Available in two sizes:
Large 3/4" x 3" x 6"
Extra Large 1 3/4" x 3" x 6"
Dry cleaning sponges clean surfaces without getting them wet. Wipe away any particulate matter—dust, pet hair, soot, mold, and other stubborn dirt—from any surface. Made of vulcanized natural rubber, they are non-greasy, leave no residue, and are entirely safe for use on delicate surfaces.
These sponges have many names—dry cleaning, soot remover, chemical sponge, wall Brite sponge, and dirt eraser. No matter how you label them, they are ideal for cleaning dirt- and soot-covered surfaces and cleaning where you can’t use water or solvents.
They are especially effective at cleaning television and computer screens. This sponge also removes hair from carpets, fabrics, and solid surfaces.

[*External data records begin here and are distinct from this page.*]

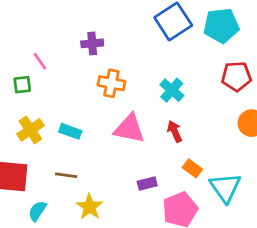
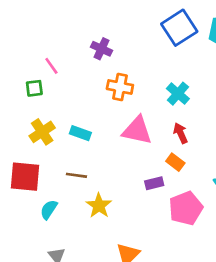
purple cross: (92, 43) -> (101, 49), turned 30
orange rectangle: (192, 168) -> (175, 162), moved

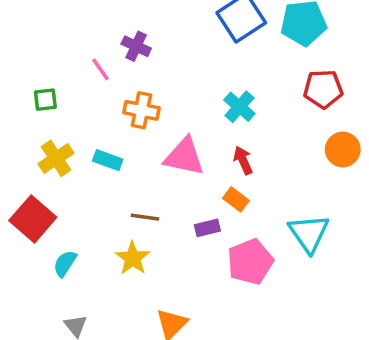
pink line: (51, 66) -> (101, 69), moved
orange cross: (120, 87) -> (142, 110), moved
brown line: (76, 175) -> (145, 217), moved
red square: (25, 177) -> (33, 219), turned 36

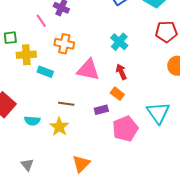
yellow cross: (56, 158) -> (26, 55), moved, turned 30
cyan semicircle: (65, 263) -> (32, 121), moved, turned -119

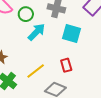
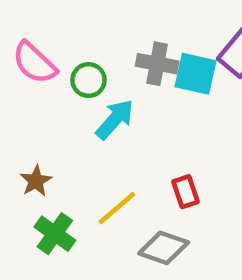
cyan square: (72, 34) -> (195, 74), moved

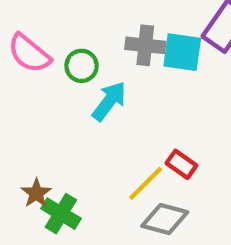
brown star: (36, 181) -> (36, 193), moved
red rectangle: (186, 192) -> (181, 164), turned -32
yellow line: (117, 208) -> (146, 183), moved

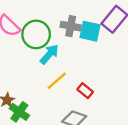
green circle: (82, 66) -> (36, 34), size x1.6
yellow line: (146, 183) -> (57, 81), moved

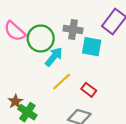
cyan square: (90, 31) -> (92, 47), moved

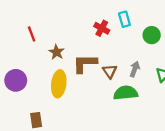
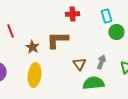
cyan rectangle: (124, 19) -> (106, 16), moved
red cross: (102, 28) -> (72, 14), moved, turned -32
brown L-shape: (85, 63) -> (57, 40), moved

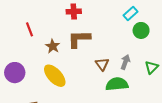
red cross: (72, 14) -> (74, 11), moved
cyan rectangle: (106, 16) -> (131, 14), turned 64
yellow ellipse: (34, 75) -> (55, 76), turned -50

Directions for Using Dry Cleaning Sponges
Use completely dry. Do NOT wet sponge. When cleaning, start at the top of your artwork and work your way down. Use straight, parallel, firm strokes that overlap slightly. Do not scrub.
The sponge may look dirty, but particles work their way into the unique cell structure. You may remove a sponge layer with a razor blade knife to expose a new surface if you wish.
As you use the sponge, it absorbs smoke/soot and dirt into the sponge’s pores. The uniqueness of the sponge is all in the cell structure. It is a vulcanized latex rubber sponge. When the product was invented, it was called a chemical sponge. It had that name because, at the time, chemicals meant more cleaning power. The sponge is non-toxic natural latex rubber. The sponge cleans soot or dirt off any surface that has not come apart at the surface. The sponge will not pull up stains such as deep burn marks, water marks, ink, etc. It is meant to pick up anything topical that regular dusting will not remove. The sponge is also very effective in removing pet hair.
The sponge can be washed in warm, mildly soapy water. It is essential that the sponge completely air dry at average temperatures away from sunlight and air vents. Do not dry with heat or in a dryer.
Unused sponges should be stored at average temperatures, in a box, or wrapped in dark plastic, away from direct sunlight or heat sources. It is usual for the sponge to turn pinkish or reddish, which does not change its effectiveness. This tends to happen more in warmer seasons.
About Dry Surface Cleaning of Artwork
Mechanical and dry-surface-cleaning materials are indispensable in removing minute soot or dirt particles. Depending on the surface to be cleaned, appropriate materials might include the use of erasers: eraser powder such as Skum-X, block erasers, particularly art gum and vinyl erasers, and mechanical erasers (Selick 1996).
Elizabeth Moffatt (1992) points out that many dry-surface-cleaning materials particularly suited to soot and dirt removal are composed of vulcanized rubber: Skum-X eraser powder, Groom/Stick, and soot sponges. Where bulk cleaning procedures are appropriate, an object can be cleaned in a tray of eraser powder. Fine glass beads (e.g., B.T. 13) can be used to lift and hold soot from a surface. Groom/Stick has a particular ability to pick up and hold soot and dirt and is helpful for surfaces that are porous or textured or have tiny recesses. Groom/Stick can be used by hand or on the end of an applicator stick or other tool. Soot sponges are handy for cleaning many surfaces and can be used full-size or cut into smaller blocks. Cotton batting and soft wipes, such as the brand Webril Wipe, can be used in a gentle lifting motion; broad rubbing motions should be avoided unless a surface is not porous or textured. Dry-surface-cleaning materials are also helpful when testing for the presence of a light soot layer on an object. A small block of soot sponge or Groom/Stick® rubbed onto a lightly sooty surface will pick up some soot, whereas a stab dampened with a cleaning solvent will not.